PROBLEM STATEMENT :: Output all of the data below without changing a word, and exclude the pictures.

*** RECORDS FOR THIS TASK ***

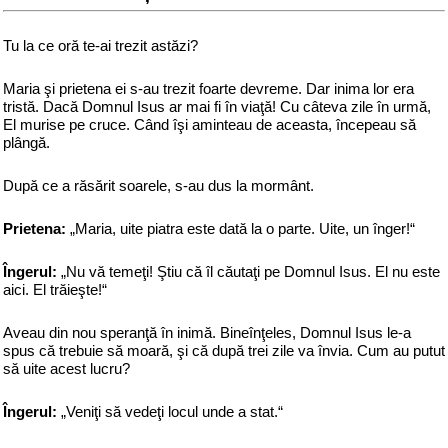
Tu la ce oră te-ai trezit astăzi?
Maria şi prietena ei s-au trezit foarte devreme. Dar inima lor era
tristă. Dacă Domnul Isus ar mai fi în viaţă! Cu câteva zile în urmă,
El murise pe cruce. Când îşi aminteau de aceasta, începeau să
plângă.
După ce a răsărit soarele, s-au dus la mormânt.
Prietena:
„Maria, uite piatra este dată la o parte. Uite, un înger!“
Îngerul:
„Nu vă temeţi! Ştiu că îl căutaţi pe Domnul Isus. El nu este
aici. El trăieşte!“
Aveau din nou speranţă în inimă. Bineînţeles, Domnul Isus le-a
spus că trebuie să moară, şi că după trei zile va învia. Cum au putut
să uite acest lucru?
Îngerul:
„Veniţi să vedeţi locul unde a stat.“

*** End of RECORDS FOR THIS TASK ***

RESPONSE BOX ::
Tu la ce oră te-ai trezit astăzi?
Maria şi prietena ei s-au trezit foarte devreme. Dar inima lor era
tristă. Dacă Domnul Isus ar mai fi în viaţă! Cu câteva zile în urmă,
El murise pe cruce. Când îşi aminteau de aceasta, începeau să
plângă.
După ce a răsărit soarele, s-au dus la mormânt.
Prietena:
„Maria, uite piatra este dată la o parte. Uite, un înger!“
Îngerul:
„Nu vă temeţi! Ştiu că îl căutaţi pe Domnul Isus. El nu este
aici. El trăieşte!“
Aveau din nou speranţă în inimă. Bineînţeles, Domnul Isus le-a
spus că trebuie să moară, şi că după trei zile va învia. Cum au putut
să uite acest lucru?
Îngerul:
„Veniţi să vedeţi locul unde a stat.“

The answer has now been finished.